● **To do**
Your job is to report every line of the entries that has "Wright".

● **The data**
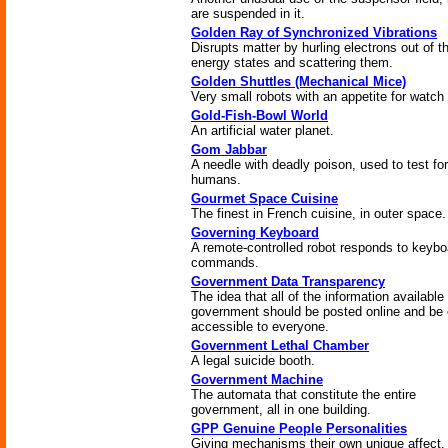
are suspended in it.
Golden Ray of Synchronized Vibrations
Disrupts matter by hurling electrons out of th
energy states and scattering them.
Golden Shuttles (Mechanical Mice)
Very small robots with an appetite for watch 
Gold-Fish-Bowl World
An artificial water planet.
Gom Jabbar
A needle with deadly poison, used to test for
humans.
Gourmet Space Cuisine
The finest in French cuisine, in outer space.
Governing Keyboard
A remote-controlled robot responds to keybo
commands.
Government Data Transparency
The idea that all of the information available
government should be posted online and be 
accessible to everyone.
Government Lethal Chamber
A legal suicide booth.
Government Machine
The automata that constitute the entire
government, all in one building.
GPP Genuine People Personalities
Giving mechanisms their own unique affect.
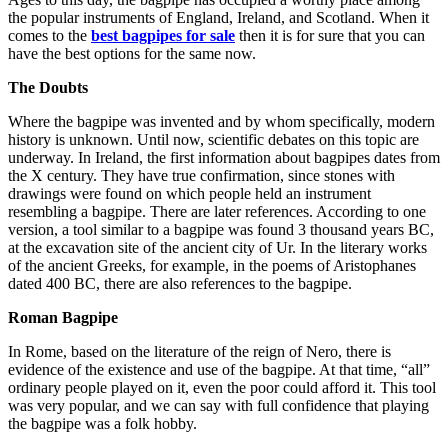
the popular instruments of England, Ireland, and Scotland. When it
comes to the
best bagpipes for sale
then it is for sure that you can
have the best options for the same now.
The Doubts
Where the bagpipe was invented and by whom specifically, modern
history is unknown. Until now, scientific debates on this topic are
underway. In Ireland, the first information about bagpipes dates from
the X century. They have true confirmation, since stones with
drawings were found on which people held an instrument
resembling a bagpipe. There are later references. According to one
version, a tool similar to a bagpipe was found 3 thousand years BC,
at the excavation site of the ancient city of Ur. In the literary works
of the ancient Greeks, for example, in the poems of Aristophanes
dated 400 BC, there are also references to the bagpipe.
Roman Bagpipe
In Rome, based on the literature of the reign of Nero, there is
evidence of the existence and use of the bagpipe. At that time, “all”
ordinary people played on it, even the poor could afford it. This tool
was very popular, and we can say with full confidence that playing
the bagpipe was a folk hobby.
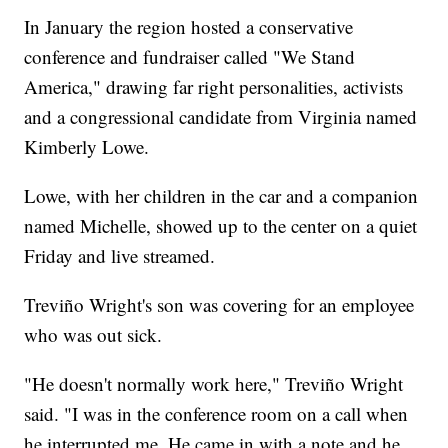
In January the region hosted a conservative
conference and fundraiser called "We Stand
America," drawing far right personalities, activists
and a congressional candidate from Virginia named
Kimberly Lowe.
Lowe, with her children in the car and a companion
named Michelle, showed up to the center on a quiet
Friday and live streamed.
Treviño Wright's son was covering for an employee
who was out sick.
"He doesn't normally work here," Treviño Wright
said. "I was in the conference room on a call when
he interrupted me. He came in with a note and he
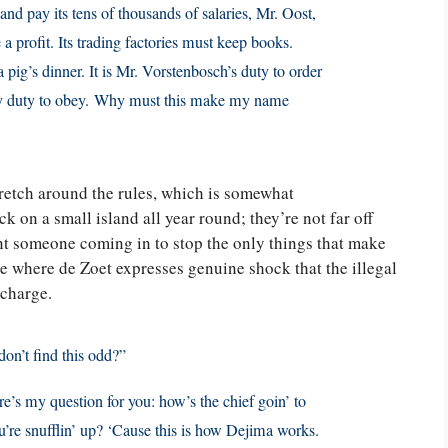
 and pay its tens of thousands of salaries, Mr. Oost,
 profit. Its trading factories must keep books.
a pig’s dinner. It is Mr. Vorstenbosch’s duty to order
 my duty to obey. Why must this make my name
retch around the rules, which is somewhat
k on a small island all year round; they’re not far off
ant someone coming in to stop the only things that make
 where de Zoet expresses genuine shock that the illegal
 charge.
don’t find this odd?”
re’s my question for you: how’s the chief goin’ to
ou’re snufflin’ up? ‘Cause this is how Dejima works.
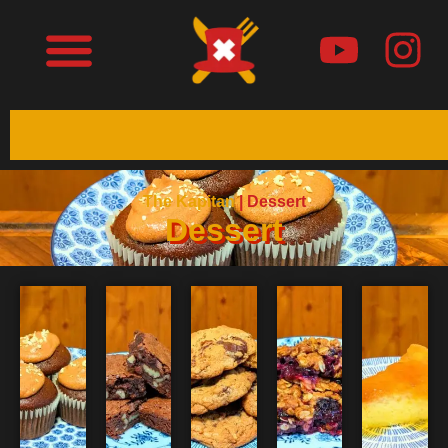
The Kapitan
|
Dessert
Dessert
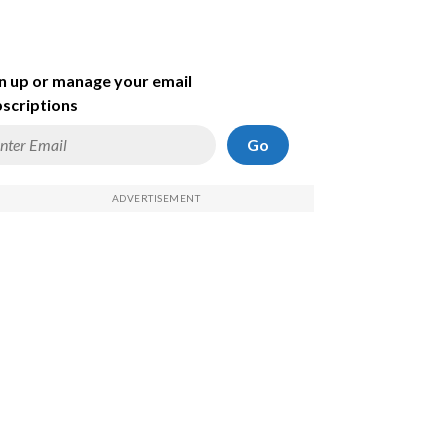
n up or manage your email
scriptions
Go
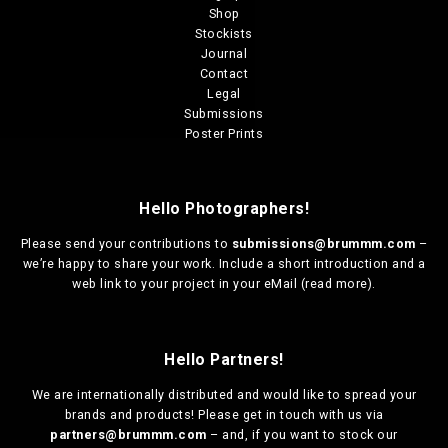
Shop
Stockists
Journal
Contact
Legal
Submissions
Poster Prints
Hello Photographers!
Please send your contributions to
submissions@brummm.com
–
we’re happy to share your work. Include a short introduction and a
web link to your project in your eMail (
read more
).
Hello Partners!
We are
internationally distributed
and would like to spread your
brands and products! Please get in touch with us via
partners@brummm.com
– and, if you want to stock our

● **Exercise result**
Treviño Wright's son was covering for an employee
"He doesn't normally work here," Treviño Wright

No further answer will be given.